De passage à Brest, un jeune marin achète au marché un collier pour sa fiancée Marie-Jeanne qui l'attend à l'île de Sein. Malgré un fort vent qui se lève, il embarque avec ses camarades sur la Fleur de Lisieux, les marins sénans étant bien décidés à passer le dimanche auprès de leurs familles. Mais c'est une forte tempête qui s'abat sur la mer d'Iroise. Pendant trois semaines, l'île de Sein est isolée, aucun navire ne pouvant prendre la mer. Lorsque la tempête se calme, les Sénans n'ont plus qu'à faire le deuil des marins de La Fleur de Lisieux...

Analyse et critique

Ouessant, « île d'épouvante, reine de l'archipel »... le phare de la Jument... « l'orgueilleuse et sordide », Molène... et enfin l'île de Sein : dans son ouverture de Mor Vran, Jean Epstein nous promène en mer d'Iroise, nous emmenant des terres de Finis Terrae à celles qui vont accueillir son nouveau poème breton, Mor Vran : « La Mer des corbeaux. » Epstein pose sa caméra sur l'une des îles les plus inhospitalières de la péninsule bretonne. Une île plate de deux kilomètres de long qui surplombe à peine la mer, ramassant de plein fouet les tempêtes, cinglée par le vent et recouverte par les embruns. Les habitations se serrent autour du port, séparées par des ruelles étroites et protégées de la fureur de la mer par une digue.

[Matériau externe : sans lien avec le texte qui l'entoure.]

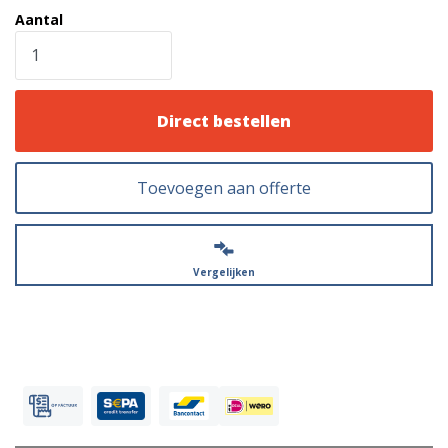
Aantal
Direct bestellen
Toevoegen aan offerte
Vergelijken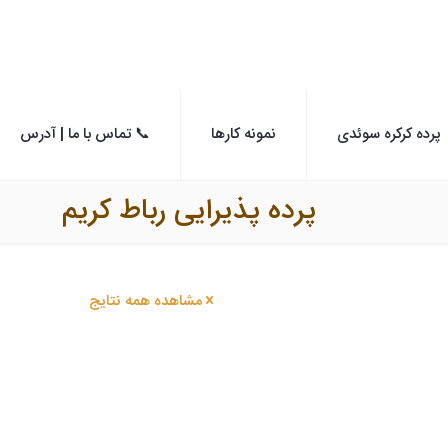
پرده کرکره سوئدی
نمونه کارها
📞 تماس با ما | آدرس
پرده پذیرایی رباط کریم
مشاهده همه نتایج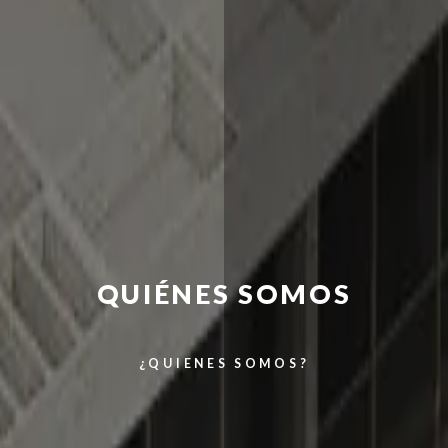
QUIÉNES SOMOS
¿QUIENES SOMOS?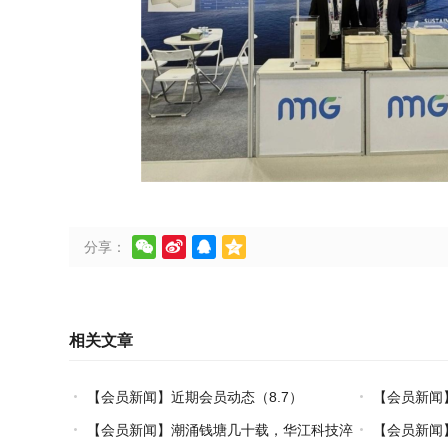




分享：
相关文章
【会员新闻】近期会员动态（8.7）
【会员新闻
【会员新闻】潮涌钱塘几十载，华江科技淬
【会员新闻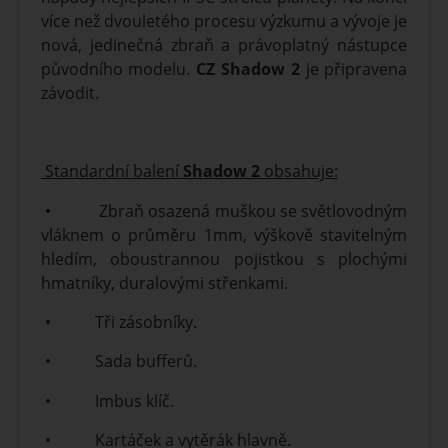
více než dvouletého procesu výzkumu a vývoje je
nová, jedinečná zbraň a právoplatný nástupce
původního modelu.
CZ Shadow 2
je připravena
závodit.
Standardní balení
Shadow 2
obsahuje:
• Zbraň osazená muškou se světlovodným
vláknem o průměru 1mm, výškově stavitelným
hledím, oboustrannou pojistkou s plochými
hmatníky, duralovými střenkami.
• Tři zásobníky.
• Sada bufferů.
• Imbus klíč.
• Kartáček a vytěrák hlavně.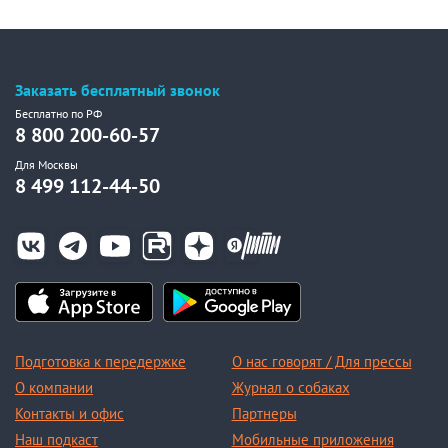
Заказать бесплатный звонок
Бесплатно по РФ
8 800 200-60-57
Для Москвы
8 499 112-44-50
Подготовка к передержке
О нас говорят / Для прессы
О компании
Журнал о собаках
Контакты и офис
Партнеры
Наш подкаст
Мобильные приложения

Plus encore qu'à Ouessant, la rudesse du climat et la façon dont les Sénans y résistent frappent Epstein qui rend hommage à ces hommes et femmes en filmant leur île et leur quotidien sous la forme d'un poème qui est à bien des égards, avec Le Tempestaire, la pièce maîtresse de la période bretonne du cinéaste. Il y a dans ce film la mer, terrible, meurtrière. Il y a ce vent qui emporte tout et fait de l'île une terre rase et sèche. Il y a ces nuages noirs, ce ciel de plomb que la lumière parvient néanmoins à percer. Il y a les accalmies, les histoires d'amour... il y a la mort et il y a la vie.

Dès le début du film, Epstein filme une délibération municipale pour une inhumation, un cimetière (deux des trois cimetières de l'île sont consacrés aux naufragés), les habits noirs des femmes... autant d'éléments qui lient les Sénans à la mort. Puis ce sont des images de vagues qui se fracassent sur les rochers et qui nous disent très simplement qu'ici la mort c'est la mer qui la donne. Epstein se pose la même question que dans Finis Terrae, à savoir comment des hommes peuvent s'attacher à une terre inhospitalière livrée aux caprices de la nature. Pour bien montrer l'isolement de l'île, il enchaîne sur Brest : la musique se fait guillerette, les ruelles étroites de Sein cèdent la place à une une grand place peuplée de badauds et de marchands, les vêtements traditionnels à des habits contemporains... L'opposition entre la ville et l'île est si fortement marquée que, plus qu'un saut dans l'espace c'est à un saut dans le temps auquel on a le sentiment d'assister.


La tempête vient encore renforcer l'isolement de l'île et lier le destin de ses habitants à celui de la mer, à la mort. Mais ce que le cinéaste filme ensuite, c'est la vie qui reprend. Les Sénans vivent au rythme de la nature. Ils baissent le dos lorsqu'elle est en rage et pansent leurs plaies lorsqu'elle est calmée. Ils pleurent les disparus mais n'ont point de colère en eux. Ce n'est pas de la résignation, mais la simple acceptation d'une existence sur laquelle ils n'ont pas prise. Ils célèbrent les disparus, puis très rapidement le film montre les réparations d'après la tempête, la vie qui reprend son cours. Les enfants se remettent à jouer, les filles chantent des chansons du pays, de nouvelles amours naissent, comme la jeune Soizig et ce jeune matelot que bientôt elle attendra, inquiète, lorsqu'il prendra la mer par grand vent...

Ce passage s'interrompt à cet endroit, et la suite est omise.